Thursday, July 26, 2007

Singapore Corporate News - 26 Jul 2007

SPC shareholders to get first-time interim dividend

SINGAPORE Petroleum Company (SPC) is rewarding shareholders with a first-time interim dividend of 20 cents per share next month, after chalking up higher second-quarter and first-half net profits.

Following its earlier strong first-quater showing, the company yesterday reported a respectable 32.1 per cent year-on-year rise in Q2 net profit to $179.2 million as robust refining margins due to strong regional demand for oil products helped offset lower throughput and sales caused by maintenance shutdown of a refinery plant.

This boosted earnings per share for Q2 by almost a third to 34.79 cents.

The Q2 earnings brought net profit for the first six months up 43.1 per cent to $291.34 million. 'With this performance, the company will be paying an interim dividend in August,' it said.

For the April-June quarter, SPC said revenue dipped 15 per cent to $1.97 billion compared with Q2 last year because of maintenance shutdown of a 90,000 barrels per day (bpd) crude distillation unit for 26 days at its joint venture 285,000 bpd Singapore Refining Company refinery.

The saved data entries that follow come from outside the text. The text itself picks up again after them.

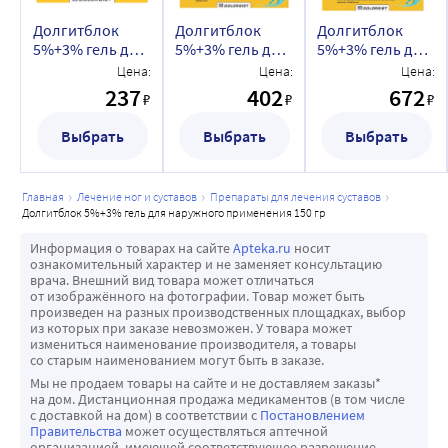
Долгитблок
Долгитблок
Долгитблок
5%+3% гель для
5%+3% гель для
5%+3% гель для
наружного
наружного
наружного
Цена:
Цена:
Цена:
применения 20
применения 50
применения 100
237
402
672
₽
₽
₽
гр
гр
гр
Выбрать
Выбрать
Выбрать
главная
лечение ног и суставов
препараты для лечения суставов
долгитблок 5%+3% гель для наружного применения 150 гр
Информация о товарах на сайте
Apteka.ru
носит
ознакомительный характер и не заменяет консультацию
врача. Внешний вид товара может отличаться
от изображённого на фотографии. Товар может быть
произведен на разных производственных площадках, выбор
из которых при заказе невозможен. У товара может
измениться наименование производителя, а товары
со старым наименованием могут быть в заказе.
Мы не продаем товары на сайте и не доставляем заказы*
на дом. Дистанционная продажа медикаментов (в том числе
с доставкой на дом) в соответствии с
Постановлением
Правительства
может осуществляться аптечной
организацией, имеющей соответствующее разрешение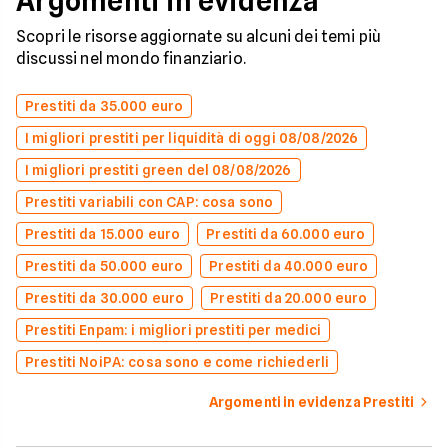
Argomenti in evidenza
Scopri le risorse aggiornate su alcuni dei temi più
discussi nel mondo finanziario.
Prestiti da 35.000 euro
I migliori prestiti per liquidità di oggi 08/08/2026
I migliori prestiti green del 08/08/2026
Prestiti variabili con CAP: cosa sono
Prestiti da 15.000 euro
Prestiti da 60.000 euro
Prestiti da 50.000 euro
Prestiti da 40.000 euro
Prestiti da 30.000 euro
Prestiti da 20.000 euro
Prestiti Enpam: i migliori prestiti per medici
Prestiti NoiPA: cosa sono e come richiederli
Argomenti in evidenza Prestiti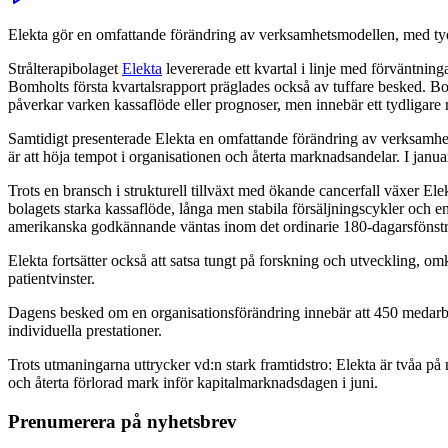
Elekta gör en omfattande förändring av verksamhetsmodellen, med tydl
Strålterapibolaget
Elekta
levererade ett kvartal i linje med förväntnin
Bomholts första kvartalsrapport präglades också av tuffare besked. B
påverkar varken kassaflöde eller prognoser, men innebär ett tydligare 
Samtidigt presenterade Elekta en omfattande förändring av verksamhet
är att höja tempot i organisationen och återta marknadsandelar. I janua
Trots en bransch i strukturell tillväxt med ökande cancerfall växer E
bolagets starka kassaflöde, långa men stabila försäljningscykler och
amerikanska godkännande väntas inom det ordinarie 180-dagarsfönstre
Elekta fortsätter också att satsa tungt på forskning och utveckling, 
patientvinster.
Dagens besked om en organisationsförändring innebär att 450 medarbet
individuella prestationer.
Trots utmaningarna uttrycker vd:n stark framtidstro: Elekta är tvåa på
och återta förlorad mark inför kapitalmarknadsdagen i juni.
Prenumerera på nyhetsbrev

This resulted in a 9.2 per cent reduction in throughput for Q2, while sales volume dipped 9.4 per cent to 18.3 million barrels.

'The US dollar continued to weaken in 2007 and this, coupled with the lower sales volume, resulted in lower sales revenue for the second quarter,' SPC said.

But stronger Q2 refining margins of about US$9 a barrel, up from the US$7 seen in the first quarter this year, helped.

Downstream activities (including refining) contributed the lion's share of $1.96 billion in turnover and operating profit of $186.6 million in Q2, while upstream exploration and production contributed $12.8 million in turnover and an operating profit of $8.3 million.

For the first half, SPC recorded total revenue of almost $3.9 billion (down 13.8 per cent from H1 2006) and net profit of $291.34 million (up 43 per cent) due to 'continuing firm demand for crude and refined products', the company said.

It said it was able to capitalise on the healthy refining margins in the first half to record a 15.7 per cent increase in gross profit to $390 million.

On upcoming prospects, SPC said that demand for oil products will remain strong because of regional economic growth.

And as new regional refining capacity has yet to come onstream, 'margins are expected to remain healthy for the rest of the year'.

One blot, however, is that 'due to (equipment) procurement delays, first oil production from Oyong is now targeted to be in H2', it said of what will be its second producing Indonesian oil/gas field after Kakap.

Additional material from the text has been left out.